Many remote workers are disgruntled about the return-to-work policy. With many remote workers working in less stressful conditions, a sizable proportion of them feel they’ve proved themselves following the sudden shift to remote work at the start of the pandemic.

More and more companies are embracing the idea of remote work, citing productivity and efficiency as their main reasons. For example, many firms have rejected the opportunity to allow flexible working because of cultural or organisational values.

Staff at first had an easy transition to remote work because they could rely on office cultures, unspoken rules and shared values. These cultures were mostly established by people who interacted in person over the years.

Another criticism is that remote work hinders innovation and collaboration.
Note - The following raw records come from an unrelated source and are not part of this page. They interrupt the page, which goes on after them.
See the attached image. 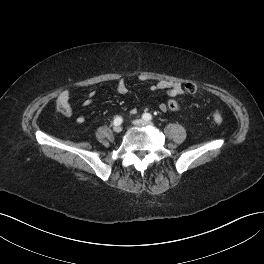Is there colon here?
Masks as SVG:
<instances>
[{
	"label": "colon",
	"mask_w": 264,
	"mask_h": 264,
	"mask_svg": "<svg viewBox=\"0 0 264 264\" xmlns=\"http://www.w3.org/2000/svg\"><path fill=\"white\" fill-rule=\"evenodd\" d=\"M184 90L186 93L193 95L197 92L198 87L195 83L189 82L185 84ZM165 105H166V108L172 112H175V113L181 112V106L174 99H169ZM59 111L64 114V110L60 106H59ZM212 119L216 124H222L223 122L222 115L218 111L213 112Z\"/></svg>",
	"instance_id": "5ec220e1"
}]
</instances>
The latter mainly arises from spontaneous conversations, e.g., while walking to the printer, so limiting contact between co-workers likely slows progress on projects by exposing them to less diverse perspectives.

One other concern about work-from-home models is that younger employees can’t learn from their colleagues. But for junior workers and employees who are already feel like they are productive, working from home can actually improve their work. Employees should engage with the company culture and stop feeling their work will suffer just because they don’t have water cooler chats.

Workers in the present day are hesitant to trade the autonomy they now have for the presenteeism and surveillance they lived through pre-pandemic. There has also been a power dynamic shift in the workplace, but it’s hard to say how that will play out.

In a tight labour market like the US, it’s clear that those who are not satisfied with their company’s flexibility have options – and bargaining power. Companies that do not work to accommodate employees’ desired working patterns do so at their own peril.

Employees today have more choices than they did in the pre-COVID era. IT companies, for instance, may offer jobs that are flexible and totally remote. A large percentage of employees are thinking about quitting their jobs. The higher than usual number of people who are looking for a new job, is causing the Great Resignation.

Some companies seem hesitant to provide their employees with any degree of flexibility, while others are willing to go above and beyond. The degree of flexibility a company decides to provide might have an impact on how many employees they lose in the future.

It is not a secret that employers are more and more aware of the need to allow their employees some flexibility. According to a survey, 54% of people would consider quitting jobs that do not offer flexibility in how they do it.  Not everyone will have an opportunity for autonomy though.

Workers in high-demand fields, such as IT professionals, can usually find employment from a broad array of companies because their roles offer plenty of flexibility. That option is not typically offered in other sectors of the workforce, as they have very little leverage.

Nevertheless, these public pushbacks on a worker’s rights could also influence other workers in other companies. Executives are always looking to others for examples on how they should treat their employees and workers may do the same.

It’s now clear that companies are gradually adjusting their policies – Amazon and Google have recently introduced more flexibility, going against their previous return-to-office stances.

It’s not uncommon to see such discontent with a company when there are enough workers who are unhappy and voicing their complaints towards management like in Apple’s case. This sometimes leads to a feeling of negativity that seeps into the office, even if it’s just from a small number of people.

Rather than imposing a decision top-down, employers can establish what post-pandemic work will look like from the bottom up. Dialogue and transparency are necessary given the new paradigm in which we find ourselves. Communication throughout a company is vital to success.

Many employees have embraced working remotely and on their own terms. Given this change, it’s unlikely they would want to give up those gains anytime soon.